Buone notizie dal ministro Alberto Bonisoli, che oggi ha incontrato la sindaca di Torino Chiara Appendino e il sovrintendente del Regio William Graziosi. Il ministero dei Beni Culturali infatti investirà 8,5 milioni per il Teatro torinese.

«Avevo già discusso con la sindaca – annuncia Bonisoli – di un possibile intervento di investimento. Abbiamo visto il piano e a questo punto sono contento di dirvi che lo abbiamo accettato e siamo pronti ad investire 8,5 milioni, che verranno destinati per diverse opere di ristrutturazione, in particolare della scena teatrale, per poterla meccanizzare, il che farà sì che il teatro risulti essere molto più efficiente e moderno».

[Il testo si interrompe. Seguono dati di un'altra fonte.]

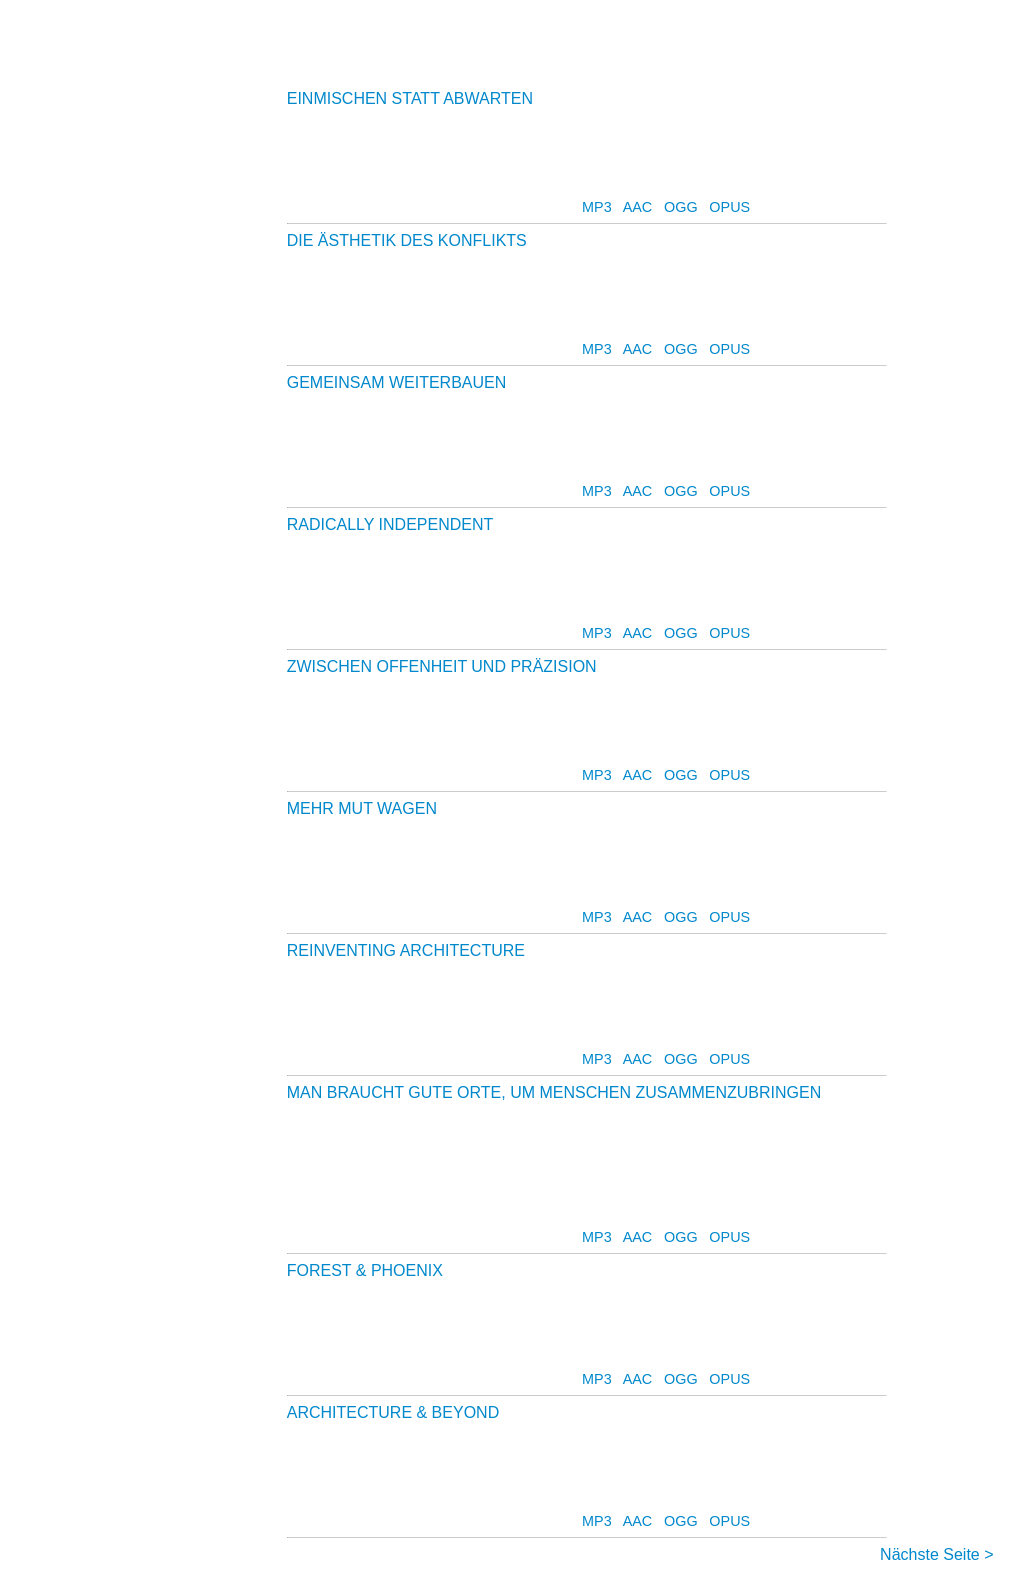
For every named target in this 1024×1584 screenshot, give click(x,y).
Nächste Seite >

«Il finanziamento – spiega il ministro – è stato approvato ieri ed è mio interesse che i fondi vengano spesi, questa è la mia preoccupazione principale. Per quanto riguarda i lavori mi raccomando la giusta celerità, vogliamo spendere i fondi nel giro di 18 mesi».

Si dice soddisfatta la sindaca Appendino: «Gli investimenti ci servono per una serie di interventi che permettono al teatro di agire su entrambe le leve: sui costi, diminuendo quelli di gestione, e sui ricavi, rendendolo più attrattivo».

«Ringrazio il ministro per averci supportato non solo dal lato economico, ma proprio nella definizione del piano industriale e delle linee guida: il piano si basa fortemente – aggiunge Appendino – sugli investimenti che portano il teatro ad essere molto più attrattivo rispetto ad oggi. Col ministro abbiamo discusso anche di come far partire subito gli investimenti».

«Il teatro – continua Appendino – si strutturerà per far partire il prima possibile le gare e spendere queste risorse, che sono tasselli fondamentali per l’attuazione del piano. Credo che la collaborazione tra enti permetterà al teatro di fare il passo in avanti tanto atteso».

Per Grazioli il «giudizio positivo del ministro sul piano industriale ci ha fatto molto piacere».

«Gli 8,5 milioni di euro in arrivo “saranno utilizzati per migliorare in particolare il palcoscenico, per consentirci di implementare la nostra produzione, rendendola più facile e, magari, più economica», conclude il sovrintendente del Regio.